Working it backwards, I need a 3D printer, a 3D CAD file of the part, a CAD program, and dimensions of the part. Luckily there are some free 3D printers at maker sites near me. Both Cleveland Public Library TechCentral and the Case Western Reserve think[box] have 3D printers that only charge you for the material used. One down. What about CAD software? At this point, I’m in a learning experience so free is the key word here. After downloading two or three, I found FreeCad to be easiest to learn and operate. It still has its learning curve, but there’s a lot of info in their forums.

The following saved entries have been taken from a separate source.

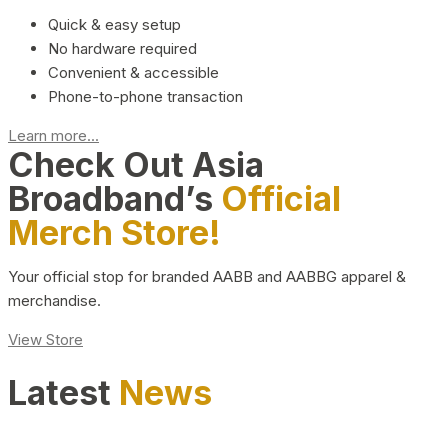
Quick & easy setup
No hardware required
Convenient & accessible
Phone-to-phone transaction
Learn more...
Check Out Asia
Broadband’s
Official
Merch Store!
Your official stop for branded AABB and AABBG apparel &
merchandise.
View Store
Latest
News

Next is the real part, designing the part, maybe with some help. My part was broken but why not use the 3D scanner and finish it off in a FreeCAD? That was a mistake. Here’s the part being scanned by a laser on the Makerbot Digitizer, and here’s what it looked like in 3D:
Darn, that’s not exactly the easiest thing to make whole again. I need to roll up the sleeves and carve this out of a solid block of computer bits. Looking over a few of the examples of how 3D CAD is done, I started to have flashbacks to high school math class. I realized that set theory and boolean operations were the key to how this all works. All that boring math stuff is actually letting me bore some bits here. A 3D CAD program is just emulating a Bridgeport mill with a whole bunch of digital tools to make virtual cuts in the digital model.
A few more Boolean cuts for the screw hole and the addition (Boolean union) of a cylinder at the top to make a nice round handle completes the part. Freecad exports the part as the lingua franca of 3D, a STL file.
With the final part in my USB stick, I headed for the 3D printer, the Makerbot Replicator 2. Reading the on-line instructions is a must before you get there. Reading was easy, the tough part was turning the tiny thumbscrew to level the printing platform. With plastic filament loaded and the printer ready, you click ‘Print’ and watch the part grow up from the platform. In about 20 minutes the final part is done. Compared to the broken part the new one is nicer looking in white and probably has a better chance of not breaking. Best of all, I made it myself.